A recent preclinical study by the Diabetes Research Institute (DRI) at the University of Miami Miller School of Medicine has shed new light on islet transplantation for type 1 diabetes. By introducing an anti-CD154/CD40L blocking antibody, researchers found that islets transplanted into the eye survived long-term without continuous immunosuppression – and they also improved peripheral immune tolerance.
The researchers hope the work could unlock the potential of islet transplants for diabetes sufferers – without the downsides of immune suppression. “The best anti-rejection therapy we know of today is generalized – systemic – immune suppression,” says Midhat Abdulreda, Assistant Professor of Surgery and lead author of the study. “Though drug advances have generally improved the survival of solid organ transplants, the side effects of chronic systemic immune suppression, such as cancer formation and stubborn infections that can lead to sepsis, can be life-threatening. This is what we’re trying to eliminate.”
The team split the participating mice into two groups, transplanting islets into the anterior segment of the eye of the experimental group, and into the kidney of the control group – all animals were then treated with CD154/CD40L-blocking antibody.

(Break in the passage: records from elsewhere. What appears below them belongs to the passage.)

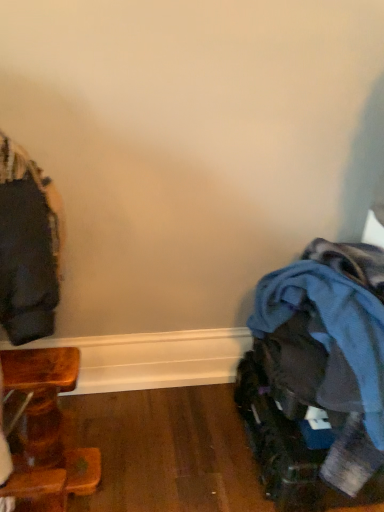 At what (x,y) coordinates should I click in order to perform the action: click on dark blue fabric baby carriage at lower right. Please return your answer as a coordinate pair (x, y). Looking at the image, I should click on (317, 376).

This screenshot has width=384, height=512. Describe the element at coordinates (317, 376) in the screenshot. I see `dark blue fabric baby carriage at lower right` at that location.

I want to click on dark blue fabric baby carriage at lower right, so click(317, 376). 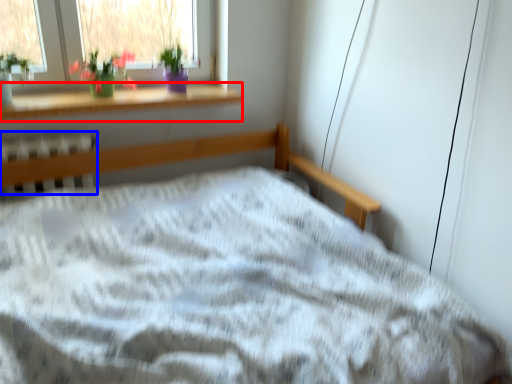 Question: Which of the following is the closest to the observer, window sill (highlighted by a red box) or radiator (highlighted by a blue box)?

Choices:
 (A) window sill
 (B) radiator

Answer: (B) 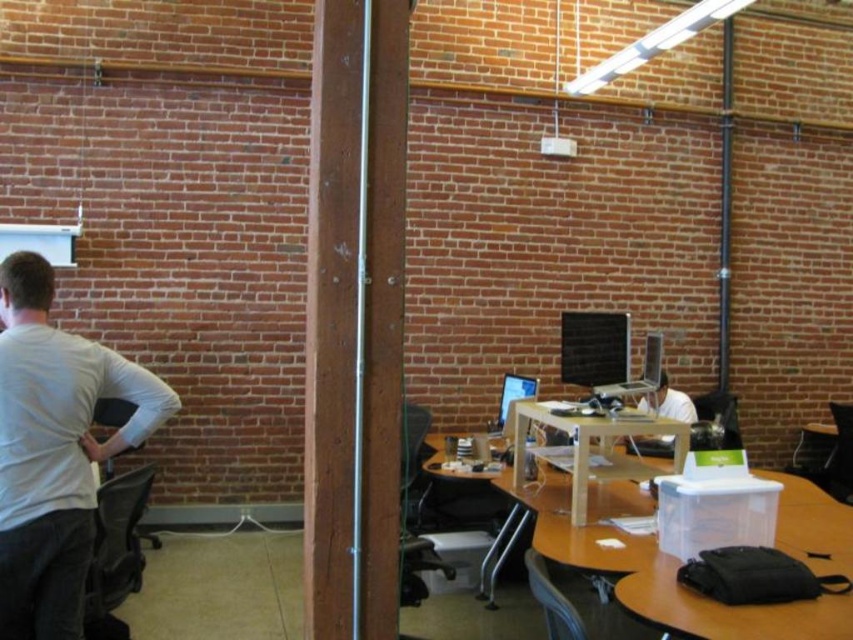 You are standing in an office with a brick wall and a central wooden beam. You see a white matte shirt at left and a black mesh office chair at left. From your perspective, which object is positioned more to the right?

The white matte shirt at left is positioned to the right of the black mesh office chair at left, so it is more to the right.

You are an office worker who needs to move from your current position to the black mesh office chair at left. The minimum safe distance required to avoid bumping into the white matte shirt at left is 50 centimeters. Can you safely move to the chair without getting too close?

The distance between the white matte shirt at left and the black mesh office chair at left is 55.42 centimeters, which is greater than the required 50 centimeters. Therefore, you can safely move to the chair without getting too close.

The results? Both groups experienced immunosuppression-free islet survival of more than 300 days. After 284 days in the kidney group and 412 days in the eye group, the researchers performed a second transplant of islets into the kidney (the kidney group also received a simultaneous nephrectomy to remove the first transplant) to evaluate peripheral immune tolerance. Promisingly, over 70 percent of the eye transplant group experienced more than 400 days survival of the second islet transplant without continued immunosuppression, compared with just 30 percent of those who initially received islets in their kidney.

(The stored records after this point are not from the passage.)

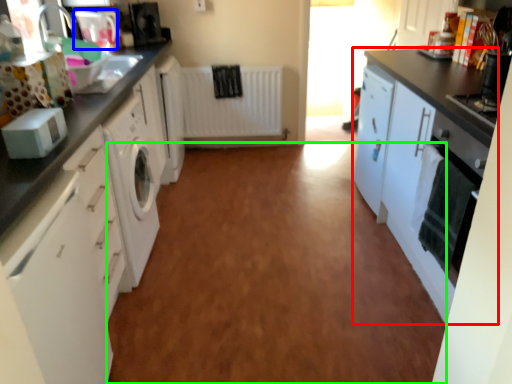 Question: Which is farther away from cabinetry (highlighted by a red box)? appliance (highlighted by a blue box) or plain (highlighted by a green box)?

Choices:
 (A) appliance
 (B) plain

Answer: (A) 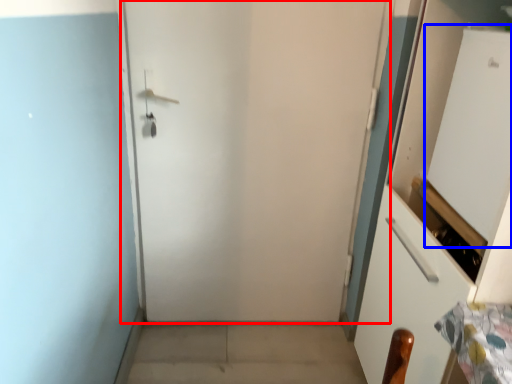 Question: Which of the following is the farthest to the observer, door (highlighted by a red box) or screen door (highlighted by a blue box)?

Choices:
 (A) door
 (B) screen door

Answer: (A) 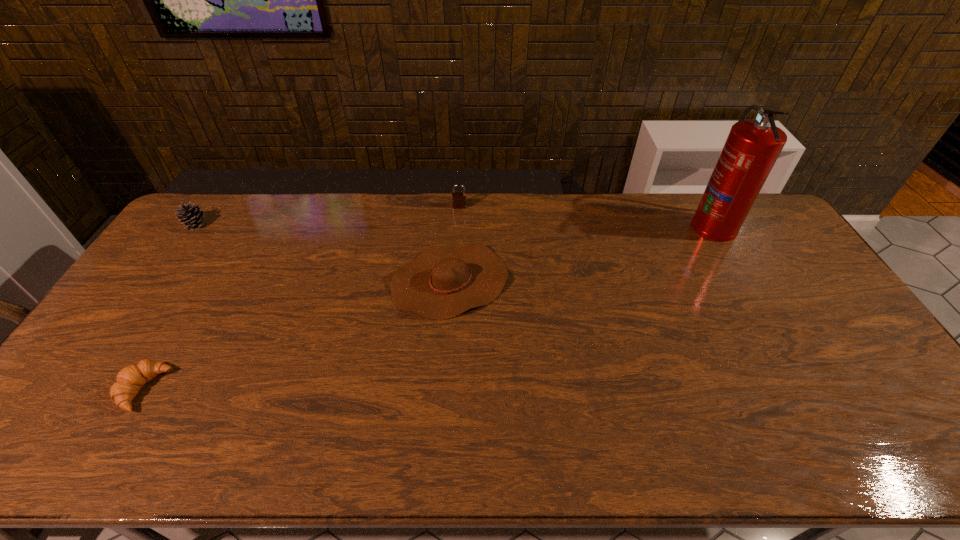 Image resolution: width=960 pixels, height=540 pixels. In order to click on the rightmost object in this screenshot , I will do `click(752, 147)`.

Find the location of a particular element. fire extinguisher is located at coordinates (752, 147).

Locate an element on the screen. padlock is located at coordinates (458, 199).

Where is `the leftmost object`? the leftmost object is located at coordinates (193, 217).

Identify the location of the second shortest object. (442, 282).

Where is `cowboy hat`? cowboy hat is located at coordinates (442, 282).

Where is `crescent roll`? crescent roll is located at coordinates (130, 379).

This screenshot has width=960, height=540. Identify the location of the nearest object. (130, 379).

Find the location of a particular element. The image size is (960, 540). vacant area situated 0.320m on the instruction side of the tallest object is located at coordinates (600, 226).

This screenshot has height=540, width=960. Identify the location of vacant space situated 0.270m on the instruction side of the tallest object. (614, 226).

“Our preclinical studies in animals indicate that, without proper conditioning of the recipient, immune-mediated rejection of islet grafts from mismatched donors will be attacked in the eye. However, our recent findings suggested that conditioning the mouse recipients and a non-human primate (baboon monkey) with a relatively mild and transient immune intervention resulted in significant prolongation in survival of mismatched islet grafts, both in the eye and in the kidney,” explains Dr. Abdulreda. “Our findings also showed a slight advantage of the eye, as a transplant site, in promoting better survival of mismatched islets upon a second transplantation in the same recipients. We don’t fully understand the reasons for this yet, but we believe this makes the eye an attractive site for islet transplant, and worthy of future studies for potential human application.”

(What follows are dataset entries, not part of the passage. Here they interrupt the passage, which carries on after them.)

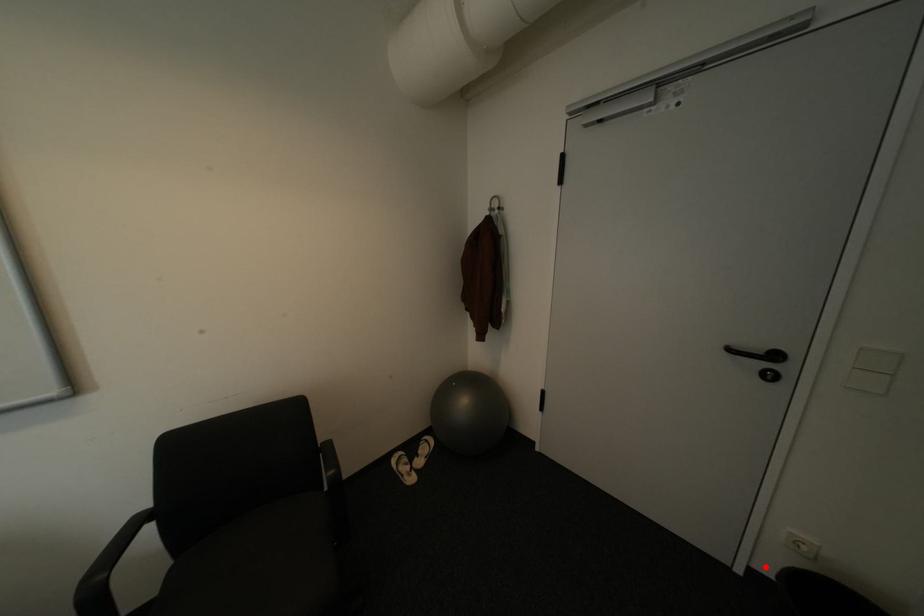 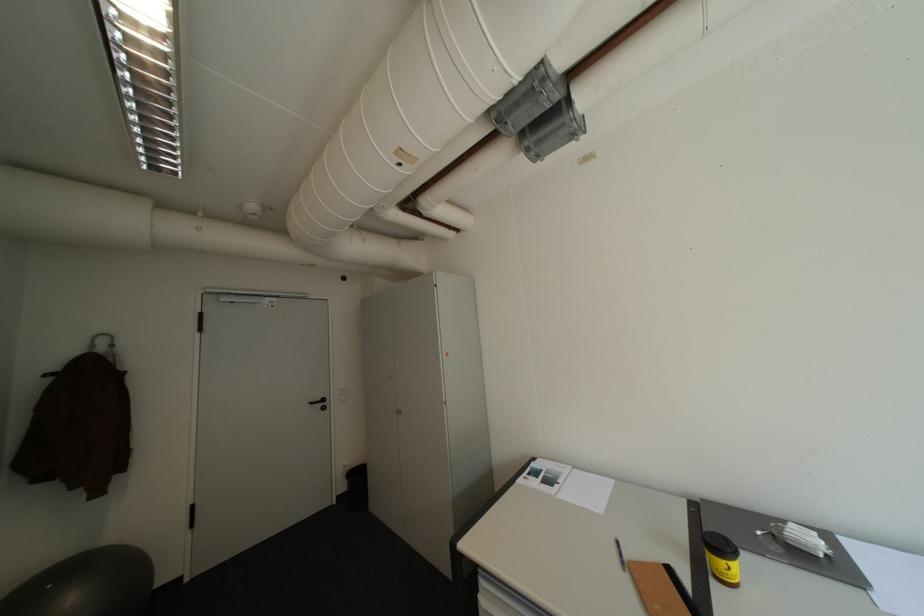 Locate, in the second image, the point that corresponds to the highlighted location in the first image.

(347, 493) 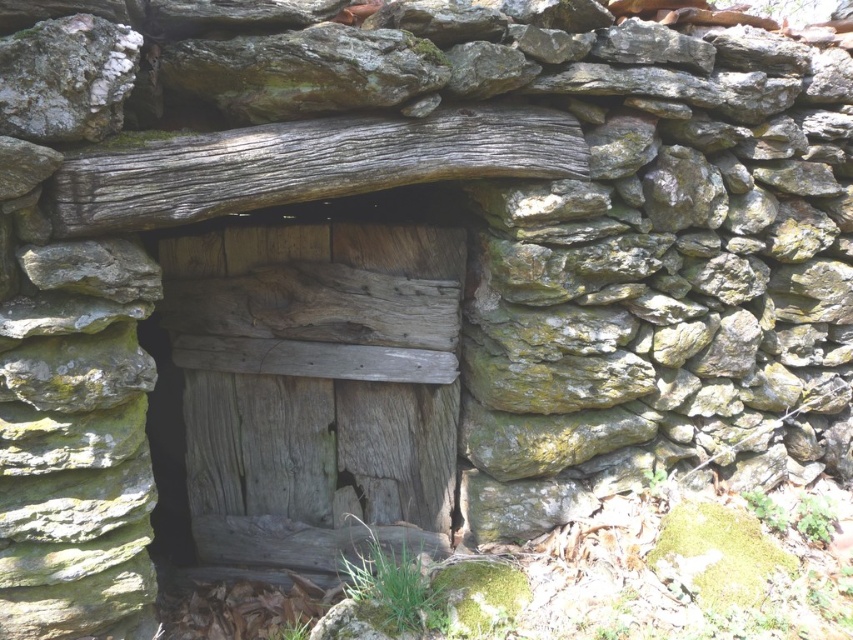 Is weathered wood door at center thinner than speckled gray rock at upper left?

No, weathered wood door at center is not thinner than speckled gray rock at upper left.

Does weathered wood door at center lie behind speckled gray rock at upper left?

Yes, weathered wood door at center is behind speckled gray rock at upper left.

At what (x,y) coordinates should I click in order to perform the action: click on weathered wood door at center. Please return your answer as a coordinate pair (x, y). Image resolution: width=853 pixels, height=640 pixels. Looking at the image, I should click on (316, 388).

Can you confirm if weathered wood door at center is shorter than weathered wood log at center?

Incorrect, weathered wood door at center's height does not fall short of weathered wood log at center's.

Locate an element on the screen. weathered wood door at center is located at coordinates (316, 388).

Identify the location of weathered wood door at center. (316, 388).

Can you confirm if weathered wood log at center is smaller than speckled gray rock at upper left?

No.

The image size is (853, 640). What are the coordinates of `weathered wood log at center` in the screenshot? It's located at (305, 164).

At what (x,y) coordinates should I click in order to perform the action: click on weathered wood log at center. Please return your answer as a coordinate pair (x, y). Image resolution: width=853 pixels, height=640 pixels. Looking at the image, I should click on (305, 164). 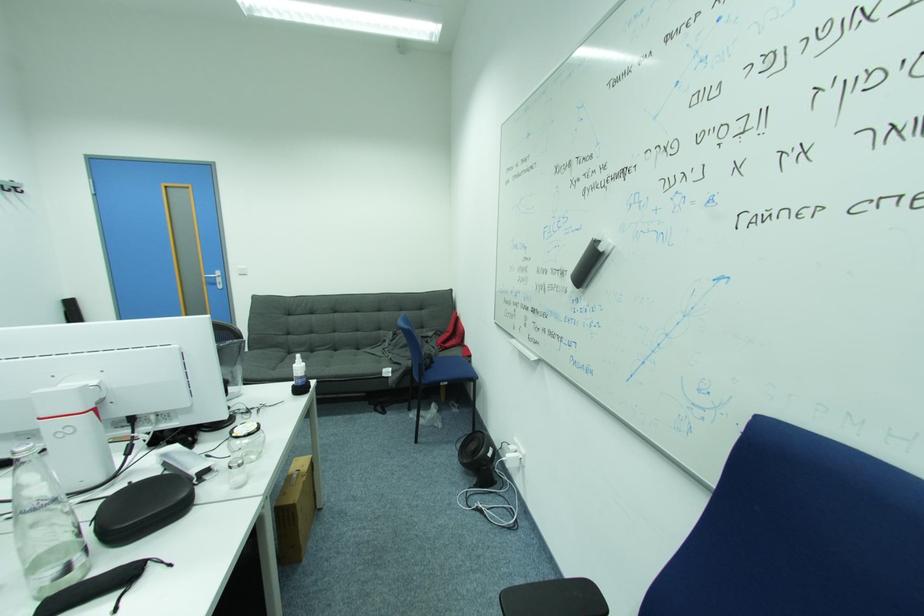 Locate an element on the screen. The width and height of the screenshot is (924, 616). sofa sitting surface is located at coordinates (329, 357). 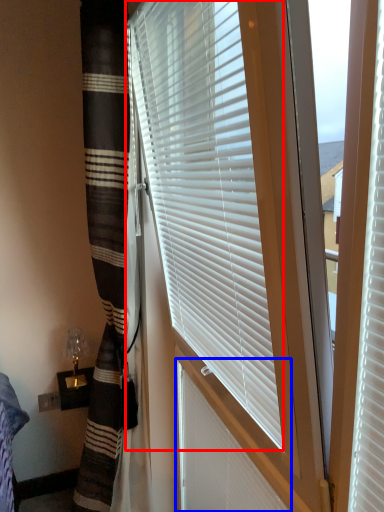 Question: Which object appears closest to the camera in this image, window blind (highlighted by a red box) or shutter (highlighted by a blue box)?

Choices:
 (A) window blind
 (B) shutter

Answer: (A)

Though excited about recent findings, Abdulreda acknowledges that the next step will be more challenging. “We’re currently evaluating the safety and potential efficacy of implanting islets in the eye of legally blind diabetic patients in an FDA-approved clinical trial. This will be critical for future clinical studies building on our preclinical and translational research.”
The team are also planning to evaluate the efficacy of localized immune intervention administered via eye-drops as an alternative to systemic immune suppression.
References
- MH Abdulreda et al., “Operational immune tolerance towards transplanted allogeneic pancreatic islets in mice and a non-human primate”, Diabetologia, Jan 31 [Epub ahead of print] (2019). PMID: 30701283.